◆ Work order: From the data that follows, copy every line holding the string "Shahin".

(Extracted page text data)
━━━━━━━━━━━━━━━━━━━━

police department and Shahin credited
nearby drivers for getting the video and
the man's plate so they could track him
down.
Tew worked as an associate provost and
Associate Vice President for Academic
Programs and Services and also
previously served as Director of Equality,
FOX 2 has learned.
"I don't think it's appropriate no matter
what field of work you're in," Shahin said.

━━━━━━━━━━━━━━━━━━━━

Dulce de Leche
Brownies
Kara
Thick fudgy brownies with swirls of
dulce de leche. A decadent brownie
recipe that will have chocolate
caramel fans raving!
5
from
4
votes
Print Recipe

━━━━━━━━━━━━━━━━━━━━

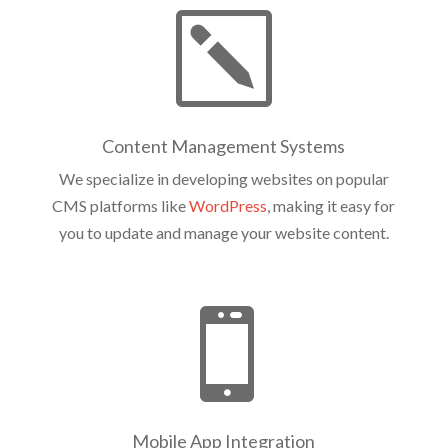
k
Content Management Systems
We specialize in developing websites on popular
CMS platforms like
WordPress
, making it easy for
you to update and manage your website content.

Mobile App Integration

━━━━━━━━━━━━━━━━━━━━

◆ Output:
police department and Shahin credited
what field of work you're in," Shahin said.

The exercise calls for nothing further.